Israeli news reports said Foreign Minister Moshe Arens had sent Baker a cable Monday night accepting the five-point proposal in principle, but proposing several major revisions.

State Department spokeswoman Margaret Tutwiler confirmed Tuesday that Baker had received the cable. But she said it dealt with same issues that Baker and Arens have discussed on the telephone for the last two weeks.

The Israelis still have serious concerns or reservations that the United States is working with them to overcome, she said.

But at the Israeli Embassy here, spokeswoman Ruth Yaron countered that the Arens cable sent a “positive message” to the United States.

Arens expressed “Israel’s readiness to accept in principle Baker’s five points, with slight modifications that are needed in order to make sure Israeli concerns are met,” Yaron said.

She said Israel has two major concerns.
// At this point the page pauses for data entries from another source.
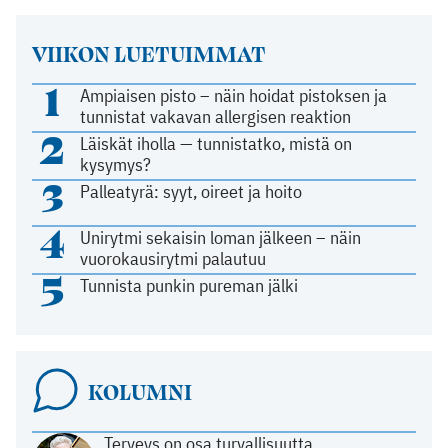
VIIKON LUETUIMMAT
1
Ampiaisen pisto – näin hoidat pistoksen ja
tunnistat vakavan allergisen reaktion
2
Läiskät iholla — tunnistatko, mistä on
kysymys?
3
Palleatyrä: syyt, oireet ja hoito
4
Unirytmi sekaisin loman jälkeen – näin
vuorokausirytmi palautuu
5
Tunnista punkin pureman jälki
KOLUMNI
Terveys on osa turvallisuutta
The first is “to make sure that Israel will not find itself negotiating” with representatives of the Palestine Liberation Organization.
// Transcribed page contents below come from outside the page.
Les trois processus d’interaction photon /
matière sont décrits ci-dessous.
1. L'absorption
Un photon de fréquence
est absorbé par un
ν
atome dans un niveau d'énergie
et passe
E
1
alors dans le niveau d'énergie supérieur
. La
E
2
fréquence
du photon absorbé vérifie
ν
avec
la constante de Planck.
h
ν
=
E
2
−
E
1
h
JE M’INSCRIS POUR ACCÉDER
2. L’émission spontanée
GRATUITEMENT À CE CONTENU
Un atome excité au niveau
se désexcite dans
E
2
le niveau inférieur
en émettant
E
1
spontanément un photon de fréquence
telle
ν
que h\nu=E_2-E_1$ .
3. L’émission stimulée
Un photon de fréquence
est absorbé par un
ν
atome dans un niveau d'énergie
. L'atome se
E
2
The second is to make sure that the Cairo talks will deal with Israel’s proposal to have Palestinians in the West Bank and Gaza Strip elect representatives to participate in peace negotiations with Israel.

NO ‘SIEGE SITUATION’

Tutwiler said the United States believes that “the Israelis are working hard to advance the peace process. Without saying whether they have accepted or rejected Baker’s five points, it is obvious they are seriously exploring a way to bridge the gap.”
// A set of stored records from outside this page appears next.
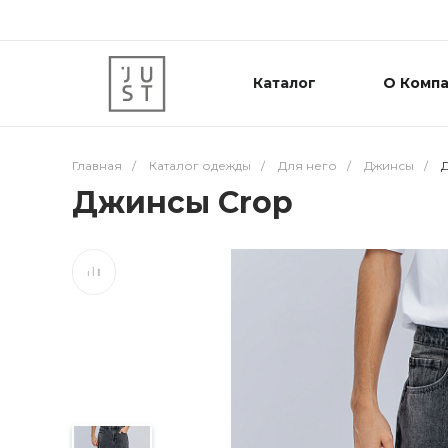
Каталог
О Комп
Главная
/
Каталог одежды
/
Для него
/
Джинсы
/
Джинсы Crop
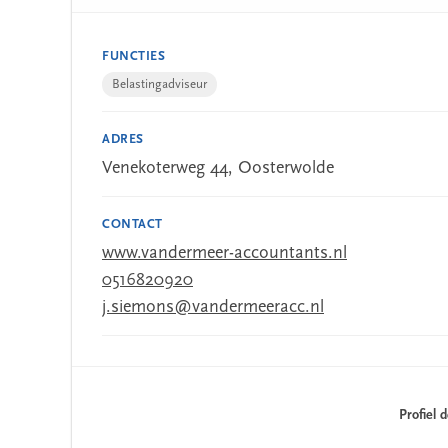
FUNCTIES
Belastingadviseur
ADRES
Venekoterweg 44, Oosterwolde
CONTACT
www.vandermeer-accountants.nl
0516820920
j.siemons@vandermeeracc.nl
Profiel 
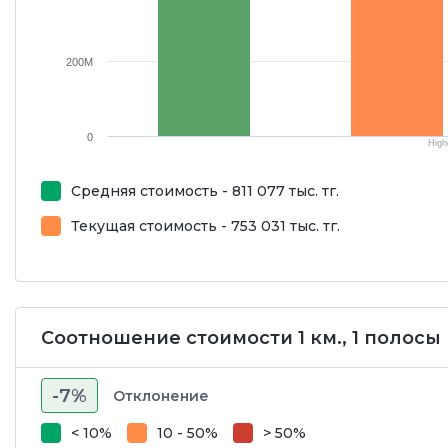
200M
0
High
Средняя стоимость - 811 077 тыс. тг.
Текущая стоимость - 753 031 тыс. тг.
Соотношение стоимости 1 км., 1 полосы
-7%
Отклонение
< 10%
10 - 50%
> 50%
The United States is “continuing to work closely with Israel and Egypt to bring about a positive response to the five points,” she added.

Tutwiler was reluctant to say that any progress had been made with the Arens cable. But her tone Tuesday was clearly more friendly to Israel than it was last week when she criticized statements by Shamir as “unhelpful.”

In Israel, Shamir, who last week accused the Bush administration of trying to force Israeli talks with the PLO, denied Tuesday that there is “either a crisis or a siege situation” between Israel and the United States.

Instead, he told reporters accompanying him on a visit to military positions in the Golan Heights that the situation is now in a “clarification stage.”

Shamir said Tuesday that when the “clarification stage” is completed, he will bring the issue before the Cabinet. Both hard-line ministers in Shamir’s Likud bloc and leaders of the Labor Party, Likud’s coalition partner, have complained that they have been excluded from the negotiations on Baker’s five points.

Shamir also reiterated Tuesday that he hopes to meet with President Bush and Baker in Washington on Nov. 15, as planned. There have been indications he might cancel the trip if disagreements with Washington are not resolved by then.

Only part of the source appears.